State and federal cuts could cost Wayne $6-7 million
By Steve Herring
Published in News on March 2, 2011 1:46 PM
Wayne County's budget could suffer a $6 million to $7 million hit -- equal to 12-14 cents on the county's property tax rate -- should preliminary state and federal budget cuts become reality.
Uncertainty over how the county budget will be affected prompted County Manager Lee Smith on Tuesday to recommend that county commissioners cancel a meeting today with the school board to discuss construction projects.
School board members already had told Smith they would not attend the meeting.
However, in a letter to the county the school board did not cite the economy -- its members voiced concern that a move was under way to change a plan that both boards have approved. They agreed that the two boards need to continue to work together, but that the meeting would serve no purpose.
"The board of commissioners has worked with us since 2007 to make this a reality, so this turn of events is both disappointing and confusing," schools Superintendent Dr. Steve Taylor wrote in the letter to Smith."... the Board of Education feels due diligence has been adequate and beyond the call of duty and now is the time for action and not more discussion."
Smith said that the county is hearing every day something new from the state and federal budget planners that is changing the way that the county does business, from general operations to capital projects to grants.

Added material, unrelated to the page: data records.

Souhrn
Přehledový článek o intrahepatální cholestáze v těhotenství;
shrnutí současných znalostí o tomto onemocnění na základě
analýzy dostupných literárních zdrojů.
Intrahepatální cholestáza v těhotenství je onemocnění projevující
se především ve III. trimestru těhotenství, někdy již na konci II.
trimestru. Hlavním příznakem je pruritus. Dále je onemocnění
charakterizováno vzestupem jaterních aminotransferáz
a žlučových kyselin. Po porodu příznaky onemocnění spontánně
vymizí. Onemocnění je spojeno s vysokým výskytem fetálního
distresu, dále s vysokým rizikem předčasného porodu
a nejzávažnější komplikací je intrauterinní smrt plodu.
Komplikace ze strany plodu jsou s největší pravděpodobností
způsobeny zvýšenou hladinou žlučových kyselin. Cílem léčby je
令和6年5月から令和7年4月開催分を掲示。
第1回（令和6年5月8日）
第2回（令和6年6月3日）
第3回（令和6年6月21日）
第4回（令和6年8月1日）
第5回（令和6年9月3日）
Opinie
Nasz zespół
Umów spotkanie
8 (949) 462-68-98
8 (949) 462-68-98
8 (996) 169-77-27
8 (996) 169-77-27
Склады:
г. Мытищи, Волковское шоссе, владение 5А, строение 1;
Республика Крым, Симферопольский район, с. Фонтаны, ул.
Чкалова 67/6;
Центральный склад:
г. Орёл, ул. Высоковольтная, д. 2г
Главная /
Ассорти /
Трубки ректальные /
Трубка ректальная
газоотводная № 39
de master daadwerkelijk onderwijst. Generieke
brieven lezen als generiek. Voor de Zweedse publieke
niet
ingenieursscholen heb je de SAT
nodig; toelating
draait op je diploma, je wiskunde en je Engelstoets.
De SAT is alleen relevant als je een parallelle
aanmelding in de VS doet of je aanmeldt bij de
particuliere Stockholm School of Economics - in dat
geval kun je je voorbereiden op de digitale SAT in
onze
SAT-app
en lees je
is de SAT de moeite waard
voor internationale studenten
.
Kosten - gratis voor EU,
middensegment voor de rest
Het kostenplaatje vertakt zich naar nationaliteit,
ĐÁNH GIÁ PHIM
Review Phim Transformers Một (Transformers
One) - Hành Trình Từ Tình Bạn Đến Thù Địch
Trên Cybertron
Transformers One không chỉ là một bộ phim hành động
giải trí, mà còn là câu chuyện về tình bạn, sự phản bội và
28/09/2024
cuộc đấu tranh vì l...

"If you asked me for definitive things tomorrow I couldn't give them to you," he said. "The superintendent couldn't because there are so many things up in the air from worker's compensation to school buses to the Department of Social Services and Health (Department).
"Just between schools and cuts that we can find that we are aware of today the county finance officer, Pam Holt, and I think that those hits in revenues, expenditure and reimbursements cuts total somewhere between $6 million to $7 million for Wayne County."
According to the North Carolina Association of County Commissioners, education would see additional reductions of $763 million over the governor's budget proposal, with an overall reduction in current levels at roughly 11 percent.
It could also mean that the More at Four and Smart Start programs could be consolidated or eliminated.
The proposed state budget would shift the responsibility of paying for replacement school buses to counties and force counties to assume the workers' compensation costs for state-paid public schools employees and community college employees.
It also would reduce state-funded positions in the local public school systems for administration, academic support and other non-instructional support areas.
Most of the counties' share of lottery revenues would be folded into the budget for state education expenses. Counties, by law, are supposed to receive 40 percent of lottery proceeds for school capital needs.
Wayne County is applying for $15 million in bonds through the federal Qualified School Construction Bonds program for renovation, repair and construction projects at Eastern Wayne and Norwayne middle schools.
The county will use lottery proceeds to pay the principal and local funds for the interest. However, the interest will be reimbursed by the federal government saving the county $750,000 to $800,000 per year.
The state's proposal also eliminates the county share of the corporate income tax dedicated to the Public School Building Capital Fund.
"I think some of those things will not happen, but some of them might," Smith said. "Will they be $1 million or will they be $5 million? I don't know. That being the case I am asking that we hold off on that meeting because there are just too many unanswered questions right now."
Smith said that those issues where discussed during his meeting Monday with Taylor and school staff.
"On the school bus, if you look at that that is hundreds of thousands of dollars or millions of dollars in school bus replacements," he said. "It is huge. As (schools finance officer) Ms. (Nan) Barwick said yesterday, 'I don't know how we can to do it.' She said, 'I can't do it within the existing budget.'
"We were looking at all of our sources of funds on sales tax, all of those things. This impacts the (county) capital improvement plan. It impacts everything so right now everything is on the table. We are having to figure out all of these alternatives knowing that I am going to walk into May and June blind because we are not going to know until the General Assembly gets finished."
Commissioner Andy Anderson asked how smaller counties were going to be able to survive such cuts.
Smith said that some counties are beyond crisis and that he does not know what they are going to do.
"Their only option is to raise the tax rate and there are people who can't pay that. It is a crisis," he said. "I would say there are counties dipping into their fund balance almost to the point of bankruptcy."
"My big fear, in my discussions with the Health Department and Social Services, you won't know the impact to their budgets until next March because you do not know what will or will not be reimbursed until you get later in the fiscal year," Smith said. "That is the problem. They don't really tell you that the formula changed on reimbursements. They will say there may be impact, but you don't know.
"That means we have got to hold back our costs as much as we can through the year. I have told our departments that they need to let our employees know who are funded by grants that there is the potential for them not to have a job come July 1. We may have to hold those positions or vacate those positions because if I think the money is not coming we have got to figure out how to hold back."
Small counties that depended on those state and federal grants are in trouble, Smith said. Wayne County is not among those counties because it has "tried to cut away" from the grants in order not to be "hostage" to them.
Smith said he has told his staff that there would be no new positions in the 2011-12 budget. The possible exception will be in the Day Reporting Center.
"The only way we would consider was if they could prove to us a great return on the investment," he said. "In other words by my investing a dollar I could get $10, $20, $30 or $100 back. You have got to prove that.
"We are looking to expand DRC to get our jail numbers down to reduce our costs because we can't afford it. That requires an investment, but we have to prove to the taxpayers what we are doing."
The Day Reporting Center uses electronic monitoring devices so that non-violent offenders can be placed on house arrest. That allows the offenders to work and costs the county about $10 per day as opposed to the $56 per day it costs to house a prisoner in the jail.
Smith said that after his meeting with Taylor they agreed they were not so much afraid of this year as they are of next year and the following year since the grants will be phased out over several years.